System Design

Designing Scalable Systems at Uber & Netflix Scale: Patterns, Trade-offs, and Architecture Decisions

Designing systems that serve millions of users simultaneously requires a fundamentally different approach than building typical enterprise applications. The patterns used by Uber, Netflix, and similar platforms are not magic — they are well-understood architectural decisions with specific trade-offs. Understanding those trade-offs is what separates senior system designers from the rest.

Md Sanwar Hossain March 2026 22 min read System Design

High-scale distributed system architecture visualization

The Three Axes of Scale
Capacity Estimation: The Foundation of Scalable Design
The Read-Heavy System: Netflix's Content Delivery Approach
The Write-Heavy System: Uber's Trip Data Approach
Geographic Distribution: Multi-Region Architecture
The CAP Theorem in Practice

The Three Axes of Scale

Scalable System Architecture | mdsanwarhossain.me — Scalable System Architecture — mdsanwarhossain.me

Before diving into specific patterns, it is important to distinguish the different dimensions of scale. Traffic scale: can the system handle millions of requests per second? Data scale: can the system store and query terabytes or petabytes efficiently? Geographic scale: can the system serve users in multiple regions with low latency? Each axis requires different architectural solutions, and real production systems at Uber/Netflix scale must address all three.

The common mistake is optimizing for one axis while ignoring others. A horizontally scaled application cluster with a single-region PostgreSQL database is not truly scalable at traffic scale — the database becomes the bottleneck. Thinking systematically about all three axes prevents architectural blind spots.

Capacity Estimation: The Foundation of Scalable Design

Good system design starts with numbers, not patterns. Before choosing technologies, estimate the scale requirements:

Traffic: Daily active users × average requests per user = daily request volume. Assume peak traffic is 2–3× the daily average rate. For Uber, peak occurs at Friday evening — that is your design point, not the average.
Storage: Data generated per event × events per day × retention period. Account for replication (typically 3×) and index overhead (typically 2–3×).
Bandwidth: Average request size × peak requests per second. Estimate for both ingress and egress separately.

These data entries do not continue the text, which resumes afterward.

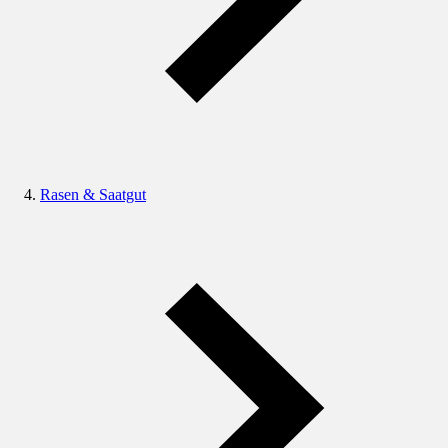
Rasen & Saatgut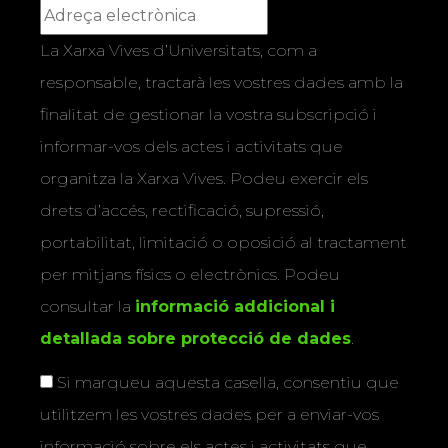
La Xarxa Vives d’Universitats, com a
responsable, tractarà les vostres dades amb la
finalitat de gestionar la vostra subscripció i
informar-vos dels actes i activitats que
organitza la Xarxa Vives. Podeu exercir els
drets d’accés, rectificació, supressió,
portabilitat, limitació o oposició al tractament
per mitjans físics o electrònics. Podeu
consultar la
informació addicional i
detallada sobre protecció de dades
.
Si marqueu aquesta casella, consentiu que
utilitzem les vostres dades per a enviar-vos
informació sobre els actes i activitats que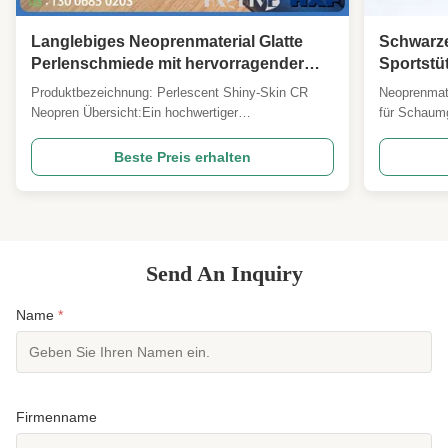
Langlebiges Neoprenmaterial Glatte
Schwarz
Perlenschmiede mit hervorragender
Sportstü
Auftriebsfähigkeit Ausdehnung
Produktbezeichnung: Perlescent Shiny‐Skin CR
Neoprenmate
Niedrigkompressionsset für Wetsuits
Neopren Übersicht:Ein hochwertiger
für Schaumg
Verbundwerkstoff aus echtem CR- (Chloropren-)
Schwarz St
geschlossenzellengemachtem Schaumstoff mit
Sportunters
Beste Preis erhalten
perlglanzender Haut auf dem Gesicht.Die Mikro-
Shore A Lei
Perlenbeschichtung sorgt für einen glatten
Isolierung 
Metallglanz und eine glatte Hand, während ...
Neoprenmate
Send An Inquiry
Name
*
Firmenname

These estimates drive hardware sizing decisions and identify the primary bottleneck — is it compute, storage, or network? — which determines where to focus architectural effort.

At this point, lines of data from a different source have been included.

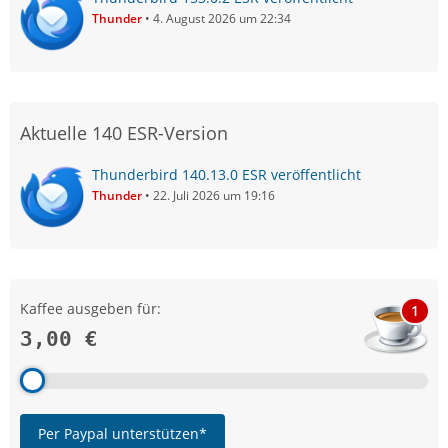
Thunder
4. August 2026 um 22:34
Aktuelle 140 ESR-Version
Thunderbird 140.13.0 ESR veröffentlicht
Thunder
22. Juli 2026 um 19:16
Kaffee ausgeben für:
1
3,00 €
Per Paypal unterstützen*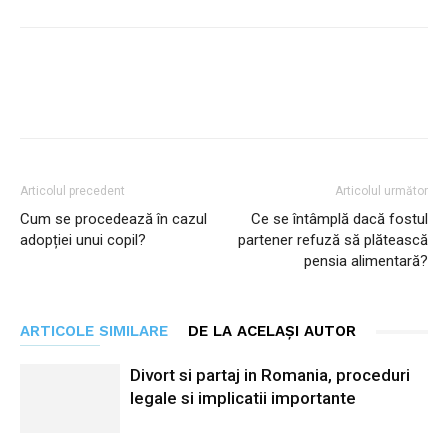
Facebook
Twitter
Pinterest
Articolul precedent
Articolul următor
Cum se procedează în cazul
Ce se întâmplă dacă fostul
adopției unui copil?
partener refuză să plătească
pensia alimentară?
ARTICOLE SIMILARE
DE LA ACELAȘI AUTOR
Divort si partaj in Romania, proceduri
legale si implicatii importante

The Read-Heavy System: Netflix's Content Delivery Approach

Distributed Scalability | mdsanwarhossain.me — Distributed Scalability — mdsanwarhossain.me

Netflix serves hundreds of millions of concurrent streams. Video content is inherently read-heavy — content is uploaded once and read millions of times. The architectural strategy is aggressive caching at every layer.

CDN as the Primary Serving Layer

Netflix's Open Connect CDN deploys servers inside internet service providers' data centers globally, caching the most popular content files close to end users. By the time a user requests a popular title, the content file is on a server in their ISP's facility — dramatically reducing latency and Netlfix's egress bandwidth costs. Designing around a CDN for static and semi-static content is one of the highest-leverage architectural decisions for content-heavy systems.

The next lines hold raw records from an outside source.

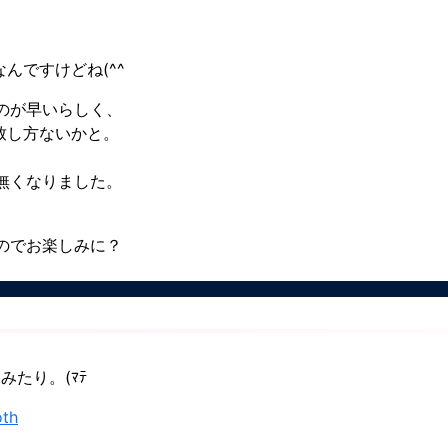
んですけどね(^^ゞ
のが早いらしく、
致し方ないかと。
無くなりました。
のでお楽しみに？
みたり。(ﾏﾃ
oth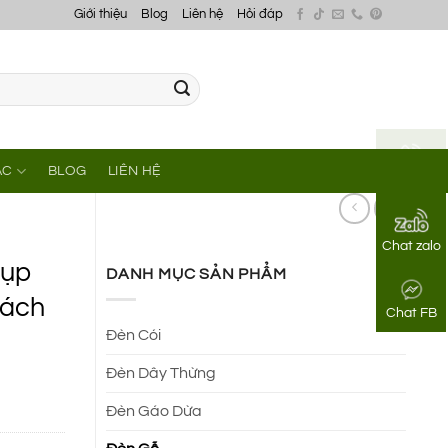
Giới thiệu
Blog
Liên hệ
Hỏi đáp
ÁC
BLOG
LIÊN HỆ
Gọi điện
Chat zalo
hụp
DANH MỤC SẢN PHẨM
hách
Chat FB
Đèn Cói
Đèn Dây Thừng
Đèn Gáo Dừa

Database Reads: Read Replicas and Caching

For metadata reads (movie information, user preferences, recommendations), the pattern is: cache first, read replica second, primary last. Redis or Memcached serves cache hits in under 1 ms. Read replicas handle cache misses, taking load off the primary. The primary handles only writes. This read-path hierarchy can absorb 99%+ of read traffic without touching the primary database.

// Cache-aside pattern for user preferences
@Service
public class UserPreferenceService {
    private final RedisTemplate<String, UserPreference> redis;
    private final UserPreferenceRepository repository;
    private static final Duration CACHE_TTL = Duration.ofMinutes(30);
    public UserPreference getPreferences(String userId) {
        String cacheKey = "user:preferences:" + userId;
        UserPreference cached = redis.opsForValue().get(cacheKey);
        if (cached != null) return cached;
        UserPreference prefs = repository.findByUserId(userId);
        redis.opsForValue().set(cacheKey, prefs, CACHE_TTL);
        return prefs;
    }
    public void updatePreferences(String userId, UserPreference prefs) {
        repository.save(prefs);
        redis.delete("user:preferences:" + userId);  // invalidate cache
    }
}

The Write-Heavy System: Uber's Trip Data Approach

Uber processes millions of GPS location updates per second at peak. Unlike Netflix's read-heavy model, location tracking is write-heavy. The architectural strategy is write path optimization with eventual consistency.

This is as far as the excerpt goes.